Bacteriorhodopsin chimeras containing the third cytoplasmic loop of bovine rhodopsin activate transducin for GTP/GDP exchange

The mechanisms by which G‐protein‐coupled receptors (GPCRs) activate G‐proteins are not well understood due to the lack of atomic structures of GPCRs in an active form or in GPCR/G‐protein complexes. For study of GPCR/G‐protein interactions, we have generated a series of chimeras by replacing the third cytoplasmic loop of a scaffold protein bacteriorhodopsin (bR) with various lengths of cytoplasmic loop 3 of bovine rhodopsin (Rh), and one such chimera containing loop 3 of the human β 2 ‐adrenergic receptor. The chimeras expressed in the archaeon Halobacterium salinarum formed purple membrane lattices thus facilitating robust protein purification. Retinal was correctly incorporated into the chimeras, as determined by spectrophotometry.

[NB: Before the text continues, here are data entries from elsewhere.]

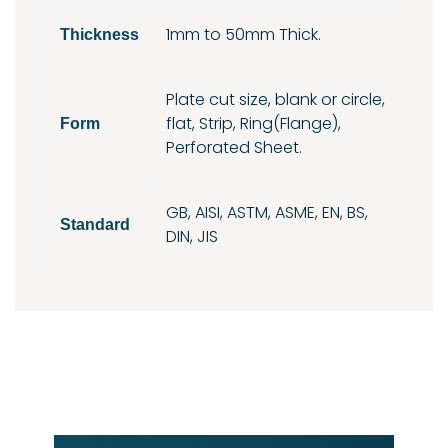
1mm to 50mm Thick.
Thickness
Plate cut size, blank or circle,
flat, Strip, Ring(Flange),
Form
Perforated Sheet.
GB, AISI, ASTM, ASME, EN, BS,
Standard
DIN, JIS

A 2D crystal (lattice) was evidenced by circular dichroism analysis, and proper organization of homotrimers formed by the bR/Rh loop 3 chimera Rh3C was clearly illustrated by atomic force microscopy. Most interestingly, Rh3C (and Rh3G to a lesser extent) was functional in activation of GTPγ 35 S/GDP exchange of the transducin α subunit (Gαt) at a level 3.5‐fold higher than the basal exchange. This activation was inhibited by GDP and by a high‐affinity peptide analog of the Gαt C terminus, indicating specificity in the exchange reaction. Furthermore, a specific physical interaction between the chimera Rh3C loop 3 and the Gαt C terminus was demonstrated by cocentrifugation of transducin with Rh3C. This Gαt‐activating bR/Rh chimera is highly likely to be a useful tool for studying GPCR/G‐protein interactions.